** DATASET CONTENT follows **

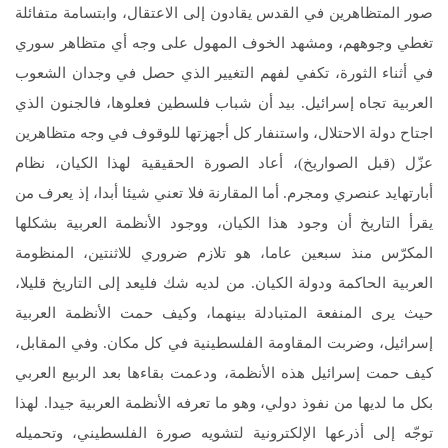
صور المتظاهرين في القدس يقادون إلى الاعتقال، وابتسامة متفائلة
تغطي وجوههم، ومشهد الخوف المهول على وجه أي متظاهر سوري
في أثناء الثورة، تكفي لفهم التغيير الذي حصل في وجدان الشعوب
العربية تجاه إسرائيل. بيد أن شباب فلسطين فعلوها، فالجنون الذي
اجتاح دولة الاحتلال، واستنفار كل أجهزتها للوقوف في وجه متظاهرين
عزّل (قبل الصواريخ)، أعاد الصورة الحقيقية لهذا الكيان، نظام
أبارتهايد عنصري ومجرم. أما المقارنة فلا تعني شيئا أبدا، إذ يعرف من
يقرأ التاريخ أن وجود هذا الكيان، ووجود الأنظمة العربية بشكلها
المكرّس منذ سبعين عاما، هو تلازم ضروري للاثنتين، المنظومة
العربية الحاكمة ودولة الكيان. من لديه شك فليعد إلى التاريخ قليلا،
حيث يرى المنفعة المتبادلة بينهما، وكيف حمت الأنظمة العربية
إسرائيل، وضربت المقاومة الفلسطينية في كل مكان. وفي المقابل،
كيف حمت إسرائيل هذه الأنظمة، ودعمت بقاءها بعد الربيع العربي
بكل ما لديها من نفوذ دولي، وهو ما تعرفه الأنظمة العربية جيدا. لهذا
توجّه إلى أذرعها الإلكترونية لتشويه صورة الفلسطيني، وتحميله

** End of DATASET CONTENT **

- [WHAT IS REQUIRED]
Transcribe exactly the line containing "حيث يرى المنفعة" and all remaining lines of the material, ending with the last one.

- [YOUR SOLUTION]
حيث يرى المنفعة المتبادلة بينهما، وكيف حمت الأنظمة العربية
إسرائيل، وضربت المقاومة الفلسطينية في كل مكان. وفي المقابل،
كيف حمت إسرائيل هذه الأنظمة، ودعمت بقاءها بعد الربيع العربي
بكل ما لديها من نفوذ دولي، وهو ما تعرفه الأنظمة العربية جيدا. لهذا
توجّه إلى أذرعها الإلكترونية لتشويه صورة الفلسطيني، وتحميله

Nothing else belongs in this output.